Following nearly every announcement of a public-company acquisition in the US, including take-private acquisitions by private equity investors, plaintiffs’ law firms file class actions on behalf of shareholders.

These actions are usually based on allegations that the target board of directors breached fiduciary duty (for example, that the directors provided inadequate disclosure to shareholders or have a conflict of interest in the proposed acquisition). The plaintiffs’ law firms commonly ask the court to enjoin the target company’s shareholder vote, often to extract a quick settlement. However, settlements in such cases rarely benefit the shareholders who, in return for dropping all future claims against the target and its board of directors, obtain some limited supplemental disclosure and payment of the plaintiff law firms’ over-sized legal fees (the so-called “disclosure only” settlement).

According to Cornerstone Research, plaintiffs’ firms filed lawsuits in connection with 93% of all US public-company M&A deals valued over US$100 million. Almost 80% of the settlements reached in 2014 provided the stockholder class with nothing more than some additional disclosures. This type of litigation occurs much less frequently in Europe, and is particularly rare in the UK.

The Delaware Court of Chancery — the leading court in the US for corporate law cases — has a long history of approving disclosure-only settlements that award plaintiffs’ counsel fees and grant target companies’ boards a broad release of claims by the shareholder class. Chancery Court rulings during the second half of 2015, however, have signaled an end to this practice.

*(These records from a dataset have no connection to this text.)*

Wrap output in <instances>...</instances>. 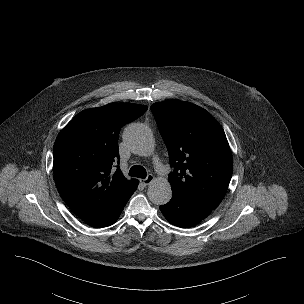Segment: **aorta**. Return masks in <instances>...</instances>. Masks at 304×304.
Here are the masks:
<instances>
[{
  "label": "aorta",
  "instance_id": "1",
  "mask_svg": "<svg viewBox=\"0 0 304 304\" xmlns=\"http://www.w3.org/2000/svg\"><path fill=\"white\" fill-rule=\"evenodd\" d=\"M131 151L141 156L150 155L155 147L151 130L144 124L129 125L123 133ZM148 197L156 205L167 204L172 197L171 185L166 179H157L148 187Z\"/></svg>",
  "mask_w": 304,
  "mask_h": 304
}]
</instances>
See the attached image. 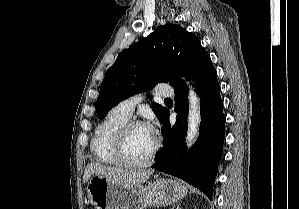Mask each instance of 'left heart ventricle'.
Segmentation results:
<instances>
[{
  "label": "left heart ventricle",
  "instance_id": "1",
  "mask_svg": "<svg viewBox=\"0 0 299 209\" xmlns=\"http://www.w3.org/2000/svg\"><path fill=\"white\" fill-rule=\"evenodd\" d=\"M154 146V138L145 127H135L127 135L125 156L131 162L147 158Z\"/></svg>",
  "mask_w": 299,
  "mask_h": 209
}]
</instances>
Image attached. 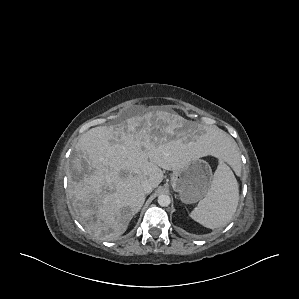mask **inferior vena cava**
Listing matches in <instances>:
<instances>
[{
  "label": "inferior vena cava",
  "instance_id": "obj_1",
  "mask_svg": "<svg viewBox=\"0 0 299 299\" xmlns=\"http://www.w3.org/2000/svg\"><path fill=\"white\" fill-rule=\"evenodd\" d=\"M141 185L144 193L149 194L152 192V185L147 180L142 181Z\"/></svg>",
  "mask_w": 299,
  "mask_h": 299
}]
</instances>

In September 2015, the Chancery Court warned that litigants should no longer expect the court to approve broad releases of target company boards in exchange for additional disclosures, and other recent Chancery Court decisions have echoed this warning.

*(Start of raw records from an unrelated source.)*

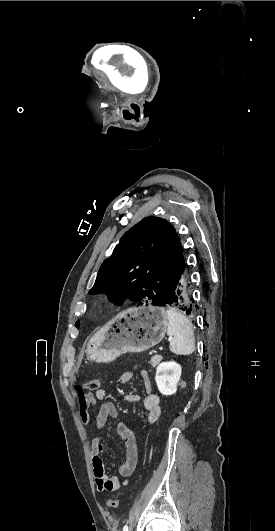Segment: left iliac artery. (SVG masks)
<instances>
[{
	"instance_id": "left-iliac-artery-1",
	"label": "left iliac artery",
	"mask_w": 275,
	"mask_h": 531,
	"mask_svg": "<svg viewBox=\"0 0 275 531\" xmlns=\"http://www.w3.org/2000/svg\"><path fill=\"white\" fill-rule=\"evenodd\" d=\"M123 531H128V526H127V525H125V526L123 527Z\"/></svg>"
}]
</instances>
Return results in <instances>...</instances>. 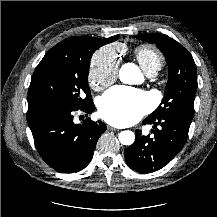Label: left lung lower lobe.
Instances as JSON below:
<instances>
[{"mask_svg":"<svg viewBox=\"0 0 217 217\" xmlns=\"http://www.w3.org/2000/svg\"><path fill=\"white\" fill-rule=\"evenodd\" d=\"M192 120L178 115L158 119L146 118L142 123L153 124L154 137L136 131L135 142L125 149V159L132 170L149 173L161 169L183 148ZM160 127L157 128L156 126Z\"/></svg>","mask_w":217,"mask_h":217,"instance_id":"left-lung-lower-lobe-1","label":"left lung lower lobe"}]
</instances>
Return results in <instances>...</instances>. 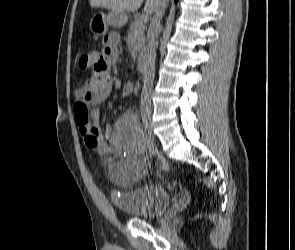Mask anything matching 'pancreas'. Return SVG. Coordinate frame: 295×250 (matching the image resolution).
Returning a JSON list of instances; mask_svg holds the SVG:
<instances>
[{
    "mask_svg": "<svg viewBox=\"0 0 295 250\" xmlns=\"http://www.w3.org/2000/svg\"><path fill=\"white\" fill-rule=\"evenodd\" d=\"M129 30L136 39L137 50L142 54L145 51V23L141 22V19L136 16L135 20L130 23Z\"/></svg>",
    "mask_w": 295,
    "mask_h": 250,
    "instance_id": "pancreas-1",
    "label": "pancreas"
}]
</instances>
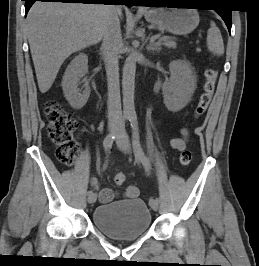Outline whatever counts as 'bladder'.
<instances>
[{
    "instance_id": "bladder-1",
    "label": "bladder",
    "mask_w": 259,
    "mask_h": 266,
    "mask_svg": "<svg viewBox=\"0 0 259 266\" xmlns=\"http://www.w3.org/2000/svg\"><path fill=\"white\" fill-rule=\"evenodd\" d=\"M92 222L106 236L117 240H134L151 227V213L140 198L97 206Z\"/></svg>"
}]
</instances>
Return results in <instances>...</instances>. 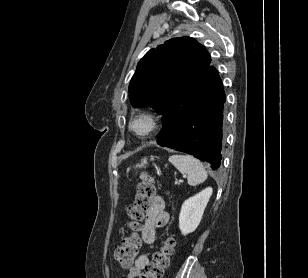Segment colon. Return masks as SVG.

These recent decisions have signaled a sea change in US M&A litigation, including private equity M&A litigation. As a result, plaintiffs’ law firms may begin to file more lawsuits outside of Delaware, including in federal court, and may choose to proceed with post-closing damages cases rather than attempting to use the preliminary injunction phase to force defendants to settle. The extent to which other US jurisdictions follow the Chancery Court’s lead on this issue remains to be seen. However, companies and private equity firms should no longer expect that US shareholder litigation challenging their M&A transactions will be resolved as easily and rapidly as prior litigation practices reflected.

Unlike in the US, a statutory body, the Panel on Takeovers and Mergers regulates the UK public company M&A regime. The Panel administers the City Code, a rulebook governing takeovers in the UK.

The City Code regulates, among other requirements, the documentation, public statements and associated disclosures for change-of-control transactions relating to companies subject to the City Code.

The Panel has an internal appeals procedure that parties to (or interested parties in) a transaction are expected to use if such parties do not agree with the way a matter has been handled. This process tends to keep transactions out of the court, and shareholder/third party litigation regarding transactions is extremely rare.

However, in those transactions where share consideration is offered, the issuer will generally be required to publish listing particulars or a prospectus. In addition, a company with a premium listing on the London Stock Exchange cannot make significant acquisitions without publishing a shareholder circular. The spread of shareholder activism from the US to Europe has led to speculation that the UK courts will see more collective actions related to misstatements or omissions in these public documents. In a group litigation currently before the High Court of England and Wales, about 5% of Lloyds TSB plc shareholders allege that the circular relating to Lloyds’ acquisition in 2009 of Halifax Bank of Scotland plc (and the then Lloyds directors’ various other communications) contained material misrepresentations and omissions, and the directors were accordingly in breach of tortious and fiduciary duties that they owed to the claimants.

It remains to be seen whether these types of claims will be restricted to public documents produced during the financial crisis in particular, or if we are witnessing the introduction into the UK courts of US-style merger litigation.